Scottish portraiture has two indisputable heavyweight champions. While there’s no need for them to be in competition with each other – no trash talk, please – in the human corner, let’s hear it for the Reverend Robert Walker, better known as The Skating Minister (c. 1795) by Henry Raeburn. And, in the large land mammal corner, please give a resounding roar for Edwin Landseer’s The Monarch of the Glen (1851).

When it came to deciding which of these Scottish icons to imitate, the National Galleries of Scotland (NGS) plausibly offers World Skating Day – 14 December, for those who can manage a triple axle or two – as the reason to plump for Reverend Walker, minister of the Canongate Kirk and mainstay of the Edinburgh Skating Society.
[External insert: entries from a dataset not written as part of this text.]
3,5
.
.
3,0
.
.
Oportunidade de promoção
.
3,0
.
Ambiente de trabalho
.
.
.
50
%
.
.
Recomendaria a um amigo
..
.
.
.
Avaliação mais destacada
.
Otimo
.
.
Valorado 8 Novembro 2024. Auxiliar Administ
Rakewell wonders, however, if the decision to pose not one, but seven ministers on the George Street ice rink in Edinburgh was a more practical one. The red deer stag is, after all, not known for following instructions. When your roving correspondent asked the NGS press office whether the seven synchronised skaters were ordained ministers, like Raeburn’s original, the press office confirmed that ‘the people in the photos are National Galleries of Scotland staff who volunteered to take part in the photos.’ That’s the spirit we like to see! Megafauna of the Highlands: it’s your move.